Girls are largely involved in the planning and execution of projects, but Interactor Ffion Lawrence-Hall said: “It’s not just about us. The boys and others come and help when it’s a larger operation. It’s a whole college effort.”
All of those who spoke to Rotary magazine are 17-years-old and in their second year at the college. Newbie Mollie Presho is 16-years-old and in her first year.
“I chose QE partly because I loved the projects they’re involved in, especially around empowering women, and Interact seems like the perfect way to have your ideas heard,” she said.
The list of QE Interact projects seems endless – supporting baby banks in Hartlepool and Darlington, foodbanks, Darlington women’s refuge with clothes, Easter eggs and Christmas presents for children, a local homeless charity by donating 150 pairs of shoes.

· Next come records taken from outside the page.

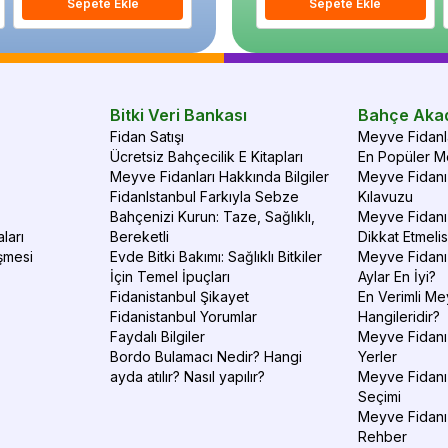
Sepete Ekle
Sepete Ekle
Sepete Ekle
S
Bitki Veri Bankası
Bahçe Aka
Fidan Satışı
Meyve Fidanla
Ücretsiz Bahçecilik E Kitapları
En Popüler Me
Meyve Fidanları Hakkında Bilgiler
Meyve Fidanı 
FidanIstanbul Farkıyla Sebze
Kılavuzu
Bahçenizi Kurun: Taze, Sağlıklı,
Meyve Fidanı 
ları
Bereketli
Dikkat Etmelis
şmesi
Evde Bitki Bakımı: Sağlıklı Bitkiler
Meyve Fidanı
İçin Temel İpuçları
Aylar En İyi?
Fidanistanbul Şikayet
En Verimli Me
Fidanistanbul Yorumlar
Hangileridir?
Faydalı Bilgiler
Meyve Fidanı 
Bordo Bulamacı Nedir? Hangi
Yerler
ayda atılır? Nasıl yapılır?
Meyve Fidanı
Seçimi
Meyve Fidanı
Rehber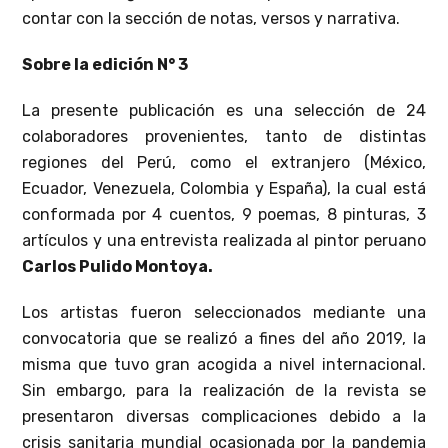
contar con la sección de notas, versos y narrativa.
Sobre la edición N° 3
La presente publicación es una selección de 24
colaboradores provenientes, tanto de distintas
regiones del Perú, como el extranjero (México,
Ecuador, Venezuela, Colombia y España), la cual está
conformada por 4 cuentos, 9 poemas, 8 pinturas, 3
artículos y una entrevista realizada al pintor peruano
Carlos Pulido Montoya.
Los artistas fueron seleccionados mediante una
convocatoria que se realizó a fines del año 2019, la
misma que tuvo gran acogida a nivel internacional.
Sin embargo, para la realización de la revista se
presentaron diversas complicaciones debido a la
crisis sanitaria mundial ocasionada por la pandemia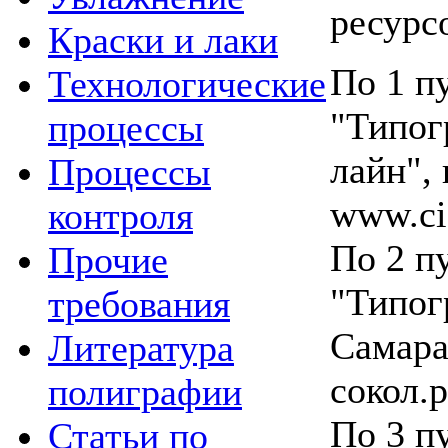
ресурс
Краски и лаки
По 1 п
Технологические
"Типог
процессы
лайн", 
Процессы
www.cif
контроля
По 2 п
Прочие
"Типог
требования
Самара
Литература
сокол.
полиграфии
По 3 п
Статьи по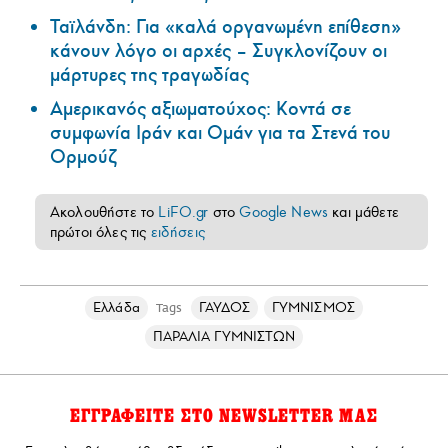
Ταϊλάνδη: Για «καλά οργανωμένη επίθεση»
κάνουν λόγο οι αρχές – Συγκλονίζουν οι
μάρτυρες της τραγωδίας
Αμερικανός αξιωματούχος: Κοντά σε
συμφωνία Ιράν και Ομάν για τα Στενά του
Ορμούζ
Ακολουθήστε το
LiFO.gr
στο
Google News
και μάθετε
πρώτοι όλες τις
ειδήσεις
Ελλάδα
ΓΑΥΔΟΣ
ΓΥΜΝΙΣΜΟΣ
Tags
ΠΑΡΑΛΙΑ ΓΥΜΝΙΣΤΩΝ
ΕΓΓΡΑΦΕΙΤΕ ΣΤΟ NEWSLETTER ΜΑΣ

They have been on suicide awareness courses, collected for Great North Air Ambulance and the British Heart Foundation and provided craft packs for children in Darlington Memorial Hospital.
The Darlington Interactors have paid for training for six midwives in Africa, collected books for libraries in Kenya, and sent 100 bras to Africa so women are less likely to be assaulted.
The group has been nominated and won local and regional accolades, as well the Rotary GB&I awards – the latest was the BBC Make a Difference awards.
These young people, encouraged by an inspirational teacher, are examples to us all, doing their best to make that difference – to lives in County Durham, and across the world.